→ Exercise
Find how many lines below hold "designed", then state that number by itself.

Saved data entries:

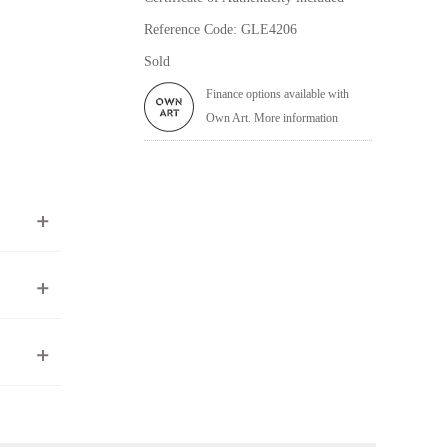
Reference Code: GLE4206
Sold
Finance options available with
Own Art. More information
ea to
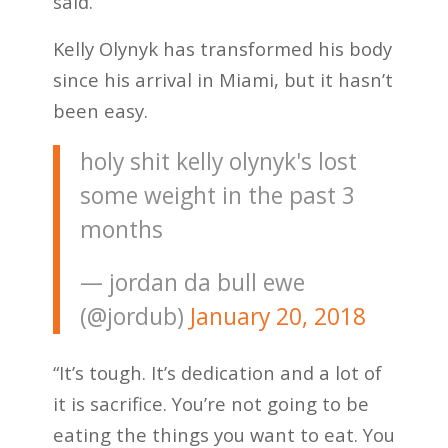
said.
Kelly Olynyk has transformed his body
since his arrival in Miami, but it hasn’t
been easy.
holy shit kelly olynyk's lost
some weight in the past 3
months
— jordan da bull ewe
(@jordub)
January 20, 2018
“It’s tough. It’s dedication and a lot of
it is sacrifice. You’re not going to be
eating the things you want to eat. You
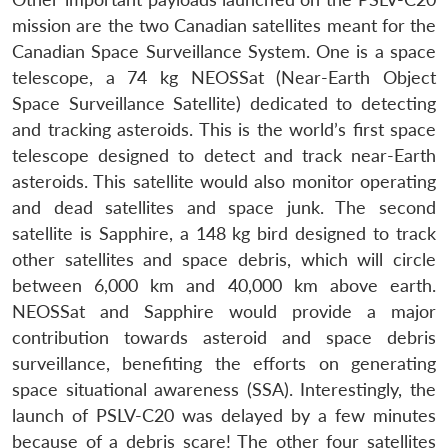
mission are the two Canadian satellites meant for the
Canadian Space Surveillance System. One is a space
telescope, a 74 kg NEOSSat (Near-Earth Object
Space Surveillance Satellite) dedicated to detecting
and tracking asteroids. This is the world’s first space
telescope designed to detect and track near-Earth
asteroids. This satellite would also monitor operating
and dead satellites and space junk. The second
satellite is Sapphire, a 148 kg bird designed to track
other satellites and space debris, which will circle
between 6,000 km and 40,000 km above earth.
NEOSSat and Sapphire would provide a major
contribution towards asteroid and space debris
surveillance, benefiting the efforts on generating
space situational awareness (SSA). Interestingly, the
launch of PSLV-C20 was delayed by a few minutes
because of a debris scare! The other four satellites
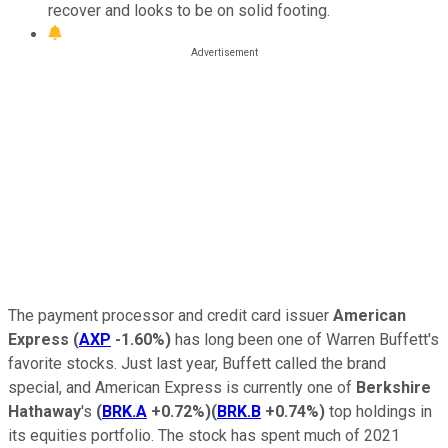
recover and looks to be on solid footing.
The payment processor and credit card issuer
American
Express
(
AXP
-1.60%
)
has long been one of Warren Buffett's
favorite stocks. Just last year, Buffett called the brand
special, and American Express is currently one of
Berkshire
Hathaway
's
(
BRK.A
+0.72%
)
(
BRK.B
+0.74%
)
top holdings in
its equities portfolio. The stock has spent much of 2021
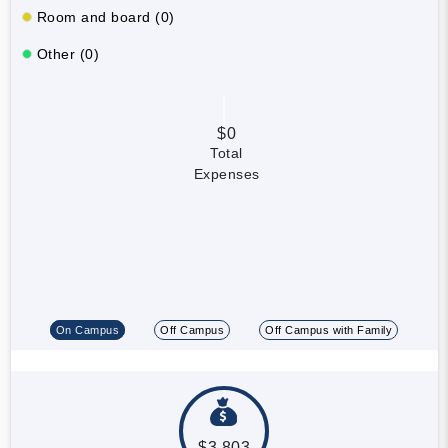
Room and board (0)
Other (0)
$0
Total
Expenses
On Campus
Off Campus
Off Campus with Family
$3,803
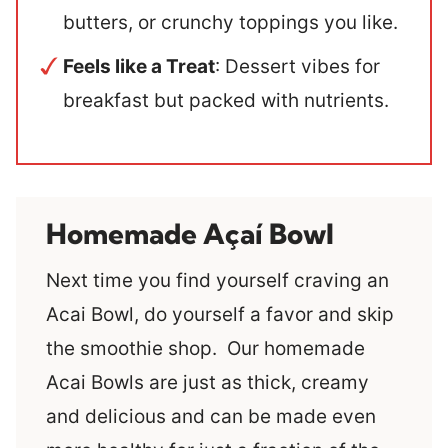
butters, or crunchy toppings you like.
Feels like a Treat
: Dessert vibes for
breakfast but packed with nutrients.
Homemade Açaí Bowl
Next time you find yourself craving an
Acai Bowl, do yourself a favor and skip
the smoothie shop. Our homemade
Acai Bowls are just as thick, creamy
and delicious and can be made even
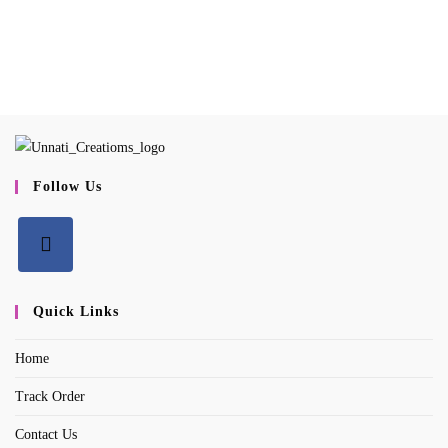
Follow Us
Opens
in
Quick Links
a
Home
new
tab
Track Order
Contact Us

→ Solution to this exercise
2